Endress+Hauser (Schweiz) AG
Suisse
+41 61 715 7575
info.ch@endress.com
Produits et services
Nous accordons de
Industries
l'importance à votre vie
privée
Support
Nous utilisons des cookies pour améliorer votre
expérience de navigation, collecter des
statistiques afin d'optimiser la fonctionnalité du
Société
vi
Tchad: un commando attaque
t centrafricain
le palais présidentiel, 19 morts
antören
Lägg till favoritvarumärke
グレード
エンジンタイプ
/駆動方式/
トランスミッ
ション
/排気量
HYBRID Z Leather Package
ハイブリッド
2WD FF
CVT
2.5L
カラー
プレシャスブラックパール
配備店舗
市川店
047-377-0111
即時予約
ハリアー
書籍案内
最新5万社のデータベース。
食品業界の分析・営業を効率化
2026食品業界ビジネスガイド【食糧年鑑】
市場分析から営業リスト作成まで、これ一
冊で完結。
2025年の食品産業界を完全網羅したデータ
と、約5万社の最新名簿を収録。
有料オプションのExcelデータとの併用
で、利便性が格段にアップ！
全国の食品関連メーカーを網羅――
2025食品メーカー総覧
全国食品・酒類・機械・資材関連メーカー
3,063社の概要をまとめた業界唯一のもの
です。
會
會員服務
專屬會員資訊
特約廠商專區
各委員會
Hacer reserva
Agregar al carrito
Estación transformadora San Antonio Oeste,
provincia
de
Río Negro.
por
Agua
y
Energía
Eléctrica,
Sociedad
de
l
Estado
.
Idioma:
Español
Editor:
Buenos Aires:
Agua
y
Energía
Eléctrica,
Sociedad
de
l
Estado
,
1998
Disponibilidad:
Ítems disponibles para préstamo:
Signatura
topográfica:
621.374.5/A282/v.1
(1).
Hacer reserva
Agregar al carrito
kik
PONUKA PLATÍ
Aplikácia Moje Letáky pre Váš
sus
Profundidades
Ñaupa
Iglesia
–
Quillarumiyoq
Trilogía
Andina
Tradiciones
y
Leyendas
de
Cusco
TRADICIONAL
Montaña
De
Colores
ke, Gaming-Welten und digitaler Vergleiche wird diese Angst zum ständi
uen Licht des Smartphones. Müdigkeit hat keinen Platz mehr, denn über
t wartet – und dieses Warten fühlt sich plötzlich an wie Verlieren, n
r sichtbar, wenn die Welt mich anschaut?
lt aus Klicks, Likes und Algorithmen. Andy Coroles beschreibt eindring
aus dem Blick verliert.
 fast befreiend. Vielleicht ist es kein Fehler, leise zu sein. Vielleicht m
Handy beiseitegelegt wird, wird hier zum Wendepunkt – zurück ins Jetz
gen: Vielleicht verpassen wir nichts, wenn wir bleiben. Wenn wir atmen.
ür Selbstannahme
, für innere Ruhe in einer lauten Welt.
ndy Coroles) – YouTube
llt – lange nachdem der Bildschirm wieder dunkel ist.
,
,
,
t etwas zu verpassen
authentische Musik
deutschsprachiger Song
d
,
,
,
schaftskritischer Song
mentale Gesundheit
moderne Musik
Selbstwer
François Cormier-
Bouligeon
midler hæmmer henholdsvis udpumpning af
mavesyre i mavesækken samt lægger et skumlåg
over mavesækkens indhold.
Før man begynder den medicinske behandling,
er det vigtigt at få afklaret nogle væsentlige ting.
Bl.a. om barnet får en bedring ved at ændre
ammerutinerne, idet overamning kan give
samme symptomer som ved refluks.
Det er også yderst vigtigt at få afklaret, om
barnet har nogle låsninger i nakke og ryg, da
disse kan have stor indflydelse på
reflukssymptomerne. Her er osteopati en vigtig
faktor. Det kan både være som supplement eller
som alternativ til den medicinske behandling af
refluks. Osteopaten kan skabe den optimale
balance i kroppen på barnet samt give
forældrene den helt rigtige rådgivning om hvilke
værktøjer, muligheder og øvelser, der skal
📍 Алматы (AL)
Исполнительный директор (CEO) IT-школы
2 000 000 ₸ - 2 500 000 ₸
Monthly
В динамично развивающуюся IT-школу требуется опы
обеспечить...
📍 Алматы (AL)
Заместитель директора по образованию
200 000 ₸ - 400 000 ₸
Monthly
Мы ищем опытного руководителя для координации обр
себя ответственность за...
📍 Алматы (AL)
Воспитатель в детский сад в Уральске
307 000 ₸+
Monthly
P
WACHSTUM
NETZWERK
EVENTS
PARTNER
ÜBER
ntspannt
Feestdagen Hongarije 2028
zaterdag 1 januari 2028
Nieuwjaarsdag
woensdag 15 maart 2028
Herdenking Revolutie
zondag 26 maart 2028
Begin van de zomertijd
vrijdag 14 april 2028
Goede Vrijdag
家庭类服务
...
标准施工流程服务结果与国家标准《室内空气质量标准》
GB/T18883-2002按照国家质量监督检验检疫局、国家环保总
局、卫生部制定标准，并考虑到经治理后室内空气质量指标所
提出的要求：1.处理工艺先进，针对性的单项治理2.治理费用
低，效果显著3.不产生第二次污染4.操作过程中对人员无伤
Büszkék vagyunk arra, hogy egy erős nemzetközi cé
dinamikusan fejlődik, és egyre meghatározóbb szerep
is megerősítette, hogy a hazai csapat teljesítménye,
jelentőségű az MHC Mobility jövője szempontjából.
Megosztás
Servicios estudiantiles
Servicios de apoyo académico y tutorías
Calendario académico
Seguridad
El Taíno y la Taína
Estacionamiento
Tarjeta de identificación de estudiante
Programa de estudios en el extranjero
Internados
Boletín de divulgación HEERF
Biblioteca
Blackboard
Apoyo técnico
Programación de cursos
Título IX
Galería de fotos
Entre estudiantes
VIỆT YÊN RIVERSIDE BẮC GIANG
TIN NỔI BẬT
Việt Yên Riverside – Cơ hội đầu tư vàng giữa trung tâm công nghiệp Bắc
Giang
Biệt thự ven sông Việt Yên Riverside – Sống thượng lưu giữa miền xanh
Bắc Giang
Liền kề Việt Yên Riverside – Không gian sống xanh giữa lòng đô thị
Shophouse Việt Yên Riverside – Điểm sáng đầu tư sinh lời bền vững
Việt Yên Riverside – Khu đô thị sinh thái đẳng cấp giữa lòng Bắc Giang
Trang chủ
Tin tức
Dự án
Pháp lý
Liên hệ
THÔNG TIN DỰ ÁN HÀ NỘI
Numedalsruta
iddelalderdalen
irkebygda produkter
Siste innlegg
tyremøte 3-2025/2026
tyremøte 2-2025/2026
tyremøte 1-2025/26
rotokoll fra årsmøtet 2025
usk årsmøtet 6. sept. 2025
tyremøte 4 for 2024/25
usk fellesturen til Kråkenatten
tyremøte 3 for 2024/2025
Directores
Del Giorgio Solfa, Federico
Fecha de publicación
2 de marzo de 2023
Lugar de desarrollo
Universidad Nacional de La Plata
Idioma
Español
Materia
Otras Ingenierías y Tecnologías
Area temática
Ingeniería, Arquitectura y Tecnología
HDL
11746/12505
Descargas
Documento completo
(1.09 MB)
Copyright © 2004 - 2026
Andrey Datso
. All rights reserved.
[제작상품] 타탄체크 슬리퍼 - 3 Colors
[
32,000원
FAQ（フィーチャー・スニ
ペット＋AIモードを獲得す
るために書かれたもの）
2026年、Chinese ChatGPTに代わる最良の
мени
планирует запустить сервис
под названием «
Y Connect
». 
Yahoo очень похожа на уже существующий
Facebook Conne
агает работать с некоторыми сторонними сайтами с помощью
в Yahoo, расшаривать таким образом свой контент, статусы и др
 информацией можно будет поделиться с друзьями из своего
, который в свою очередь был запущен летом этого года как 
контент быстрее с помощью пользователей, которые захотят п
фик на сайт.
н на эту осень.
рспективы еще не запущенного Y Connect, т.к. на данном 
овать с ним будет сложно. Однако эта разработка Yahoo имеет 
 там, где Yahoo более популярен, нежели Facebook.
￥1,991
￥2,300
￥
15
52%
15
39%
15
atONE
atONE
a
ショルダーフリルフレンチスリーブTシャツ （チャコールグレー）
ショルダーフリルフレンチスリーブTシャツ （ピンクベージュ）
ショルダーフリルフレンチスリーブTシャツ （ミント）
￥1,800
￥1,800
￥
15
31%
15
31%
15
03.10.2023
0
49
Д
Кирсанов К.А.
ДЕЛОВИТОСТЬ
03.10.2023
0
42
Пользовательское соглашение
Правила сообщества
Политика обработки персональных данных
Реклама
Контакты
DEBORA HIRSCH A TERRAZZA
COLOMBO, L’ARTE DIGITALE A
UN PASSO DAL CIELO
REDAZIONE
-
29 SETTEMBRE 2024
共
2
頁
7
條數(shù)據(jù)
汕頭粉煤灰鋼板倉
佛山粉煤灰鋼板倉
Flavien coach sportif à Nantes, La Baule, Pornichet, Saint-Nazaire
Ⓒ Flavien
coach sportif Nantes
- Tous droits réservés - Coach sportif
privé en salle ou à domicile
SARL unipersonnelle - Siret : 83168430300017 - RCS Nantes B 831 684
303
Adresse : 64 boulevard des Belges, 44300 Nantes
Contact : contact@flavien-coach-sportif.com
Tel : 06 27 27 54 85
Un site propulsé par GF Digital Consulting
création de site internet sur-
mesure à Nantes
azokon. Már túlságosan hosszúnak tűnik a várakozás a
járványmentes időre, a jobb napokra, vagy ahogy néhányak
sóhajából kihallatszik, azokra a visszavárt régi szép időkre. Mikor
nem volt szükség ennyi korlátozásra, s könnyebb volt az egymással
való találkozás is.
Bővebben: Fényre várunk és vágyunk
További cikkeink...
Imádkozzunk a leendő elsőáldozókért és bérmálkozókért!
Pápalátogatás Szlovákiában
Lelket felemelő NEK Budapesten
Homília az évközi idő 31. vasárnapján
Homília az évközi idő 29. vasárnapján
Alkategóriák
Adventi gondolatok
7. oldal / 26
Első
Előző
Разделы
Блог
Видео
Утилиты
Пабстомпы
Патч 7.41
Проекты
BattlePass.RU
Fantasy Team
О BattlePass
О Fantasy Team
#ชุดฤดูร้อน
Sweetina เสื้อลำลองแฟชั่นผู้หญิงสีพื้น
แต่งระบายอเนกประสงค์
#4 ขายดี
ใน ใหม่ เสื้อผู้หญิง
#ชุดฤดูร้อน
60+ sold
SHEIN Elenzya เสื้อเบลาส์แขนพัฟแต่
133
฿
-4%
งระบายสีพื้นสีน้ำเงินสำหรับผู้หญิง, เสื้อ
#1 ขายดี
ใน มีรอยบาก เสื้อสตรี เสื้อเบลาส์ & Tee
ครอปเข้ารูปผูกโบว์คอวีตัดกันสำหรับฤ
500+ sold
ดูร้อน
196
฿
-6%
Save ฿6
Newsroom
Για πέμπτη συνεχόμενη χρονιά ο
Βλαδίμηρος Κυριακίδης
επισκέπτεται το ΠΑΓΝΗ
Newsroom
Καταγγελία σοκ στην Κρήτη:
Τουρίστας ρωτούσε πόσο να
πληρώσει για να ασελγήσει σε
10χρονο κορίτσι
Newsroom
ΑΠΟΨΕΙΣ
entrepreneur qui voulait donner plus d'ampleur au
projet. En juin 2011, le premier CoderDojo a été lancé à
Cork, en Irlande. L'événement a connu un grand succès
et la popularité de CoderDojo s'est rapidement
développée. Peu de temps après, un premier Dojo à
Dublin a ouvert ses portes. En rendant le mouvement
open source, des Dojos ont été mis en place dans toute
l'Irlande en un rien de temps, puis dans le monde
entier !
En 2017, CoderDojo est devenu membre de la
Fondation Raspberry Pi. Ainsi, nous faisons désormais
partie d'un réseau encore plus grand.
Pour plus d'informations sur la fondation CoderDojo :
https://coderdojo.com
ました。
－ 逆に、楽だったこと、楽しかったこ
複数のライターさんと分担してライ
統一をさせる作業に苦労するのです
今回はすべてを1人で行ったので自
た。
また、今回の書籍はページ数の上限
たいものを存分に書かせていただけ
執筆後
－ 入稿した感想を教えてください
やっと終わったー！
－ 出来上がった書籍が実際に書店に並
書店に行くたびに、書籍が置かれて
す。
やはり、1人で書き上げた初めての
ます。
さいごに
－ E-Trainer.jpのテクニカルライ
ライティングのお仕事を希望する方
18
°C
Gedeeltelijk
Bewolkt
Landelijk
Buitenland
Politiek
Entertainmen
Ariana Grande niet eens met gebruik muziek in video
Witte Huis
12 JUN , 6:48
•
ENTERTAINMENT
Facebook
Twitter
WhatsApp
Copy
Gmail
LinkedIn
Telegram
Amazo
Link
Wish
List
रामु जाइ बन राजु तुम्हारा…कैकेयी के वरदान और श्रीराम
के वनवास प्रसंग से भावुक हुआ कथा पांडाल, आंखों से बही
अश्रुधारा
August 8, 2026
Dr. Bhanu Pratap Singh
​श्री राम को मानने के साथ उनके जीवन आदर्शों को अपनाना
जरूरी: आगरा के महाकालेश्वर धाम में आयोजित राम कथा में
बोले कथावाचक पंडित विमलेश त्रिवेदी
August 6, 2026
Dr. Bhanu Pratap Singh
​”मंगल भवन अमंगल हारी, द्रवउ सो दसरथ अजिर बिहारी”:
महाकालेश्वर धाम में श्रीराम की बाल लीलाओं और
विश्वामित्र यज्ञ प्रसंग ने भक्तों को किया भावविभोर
──────────────────────────────
Every line that contains the string "помощью" should be returned from the data.

__REPLY__
агает работать с некоторыми сторонними сайтами с помощью
контент быстрее с помощью пользователей, которые захотят п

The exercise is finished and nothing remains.